Saturday, July 22, 2017

Lavender days #phenology

Corn fields in or neighborhood look to be about fifty or sixty percent tasseled. There are a few places, and, thank heavens, only a few, where roadside sumac leaves have picked up some shocking red color. What seems most noticeable though are the swaths and swatches of roadside lavender. Some of it is wild bergamot, some looks like Canada thistle, some is crown vetch, soon there'll be New England aster and there's probably other pinkish-lavender flowers on plants that can't be identified readily at forty or fifty miles per hour, but a predominant color these days is pale purple, with chrome yellow accents.

roadside field of wild bergamot
roadside field of wild bergamot
Photo by J. Harrington

This morning I had an opportunity to help out one of the neighborhood pollinators. A bumblebee, no, I don't know which species, managed to get him/herself caught in the nectar pool of the oriole/hummingbird feeder, despite the beeguards in place. Must have been a very persistent bee. It promptly climbed onto the twig I extended. I placed the twig with its bee cargo on the deck railing. After I finished cleaning and refilling the oriole feeder, the twig, sans bee, was still there. I assume the bee returned home with a Bilbo Baggins scale adventure tale to tell. Do you remember the Loren Eiseley tale that "made a difference to that one?"

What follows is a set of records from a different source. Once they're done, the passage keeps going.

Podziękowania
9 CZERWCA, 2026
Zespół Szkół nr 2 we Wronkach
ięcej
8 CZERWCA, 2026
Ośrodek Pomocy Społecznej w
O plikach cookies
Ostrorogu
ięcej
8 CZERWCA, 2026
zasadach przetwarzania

In a different bit of serendipity this morning, I came across a charming poem that seems to fit both the season and our troubled times. It was written by W. B. Yates, a long-time favorite poet that I've neglected for a while. I hope you enjoy

The Stolen Child



W. B. Yeats, 1865 - 1939


Where dips the rocky highland
Of Sleuth Wood in the lake,
There lies a leafy island
Where flapping herons wake
The drowsy water rats;
There we’ve hid our faery vats,
Full of berrys
And of reddest stolen cherries.
Come away, O human child!
To the waters and the wild
With a faery, hand in hand,
For the world’s more full of weeping than you can understand.

Where the wave of moonlight glosses
The dim gray sands with light,
Far off by furthest Rosses
We foot it all the night,
Weaving olden dances
Mingling hands and mingling glances
Till the moon has taken flight;
To and fro we leap
And chase the frothy bubbles,
While the world is full of troubles
And anxious in its sleep.
Come away, O human child!
To the waters and the wild
With a faery, hand in hand,
For the world’s more full of weeping than you can understand.

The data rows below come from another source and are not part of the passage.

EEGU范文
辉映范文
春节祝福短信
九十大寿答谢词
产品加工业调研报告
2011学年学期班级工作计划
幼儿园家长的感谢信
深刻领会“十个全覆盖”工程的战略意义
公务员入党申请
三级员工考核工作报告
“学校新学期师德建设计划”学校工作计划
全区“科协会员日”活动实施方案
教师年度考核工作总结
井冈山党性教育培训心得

Where the wandering water gushes
From the hills above Glen-Car,
In pools among the rushes
That scarce could bathe a star,
We seek for slumbering trout
And whispering in their ears
Give them unquiet dreams;
Leaning softly out
From ferns that drop their tears
Over the young streams.
Come away, O human child!
To the waters and the wild
With a faery, hand in hand,
For the world’s more full of weeping than you can understand.

Away with us he’s going,
The solemn-eyed:
He’ll hear no more the lowing
Of the calves on the warm hillside
Or the kettle on the hob
Sing peace into his breast,
Or see the brown mice bob
Round and round the oatmeal chest.
For he comes, the human child,
To the waters and the wild
With a faery, hand in hand,
For the world’s more full of weeping than he can understand.